Closed
Description
❓ Questions and Help
This is probably not an issue with pytorch. I try to torch.save
an ops with bytes from pybind11 pickle. Here is the pybind11 registration link.
How do I torch.save
the ops:
import torchtext
import torch
from torchtext.experimental.transforms import PRETRAINED_SP_MODEL, load_sp_model
sp_model_path = torchtext.utils.download_from_url(PRETRAINED_SP_MODEL['text_unigram_25000'])
sp_model = load_sp_model(sp_model_path)
f = open("temp.pt", "wb")
torch.save(sp_model, f)
The error message I got:
---------------------------------------------------------------------------
UnicodeDecodeError Traceback (most recent call last)
<ipython-input-7-c66cdf260b7d> in <module>
1 f = open("temp.pt", "wb")
----> 2 torch.save(sp_model, f)
~/tmp/PyTorch/pytorch/torch/serialization.py in save(obj, f, pickle_module, pickle_protocol, _use_new_zipfile_serialization)
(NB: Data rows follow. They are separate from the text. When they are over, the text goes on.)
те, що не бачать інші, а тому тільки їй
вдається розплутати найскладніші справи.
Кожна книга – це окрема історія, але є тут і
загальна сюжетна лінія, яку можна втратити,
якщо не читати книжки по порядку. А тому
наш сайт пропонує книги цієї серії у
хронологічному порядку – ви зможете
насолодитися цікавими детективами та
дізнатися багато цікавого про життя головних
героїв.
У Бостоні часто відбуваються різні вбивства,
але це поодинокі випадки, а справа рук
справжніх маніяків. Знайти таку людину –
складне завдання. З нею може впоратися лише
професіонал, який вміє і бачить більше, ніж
370 if _use_new_zipfile_serialization:
371 with _open_zipfile_writer(opened_file) as opened_zipfile:
--> 372 _save(obj, opened_zipfile, pickle_module, pickle_protocol)
373 return
374 _legacy_save(obj, opened_file, pickle_module, pickle_protocol)
~/tmp/PyTorch/pytorch/torch/serialization.py in _save(obj, zip_file, pickle_module, pickle_protocol)
474 pickler = pickle_module.Pickler(data_buf, protocol=pickle_protocol)
475 pickler.persistent_id = persistent_id
--> 476 pickler.dump(obj)
477 data_value = data_buf.getvalue()
478 zip_file.write_record('data.pkl', data_value, len(data_value))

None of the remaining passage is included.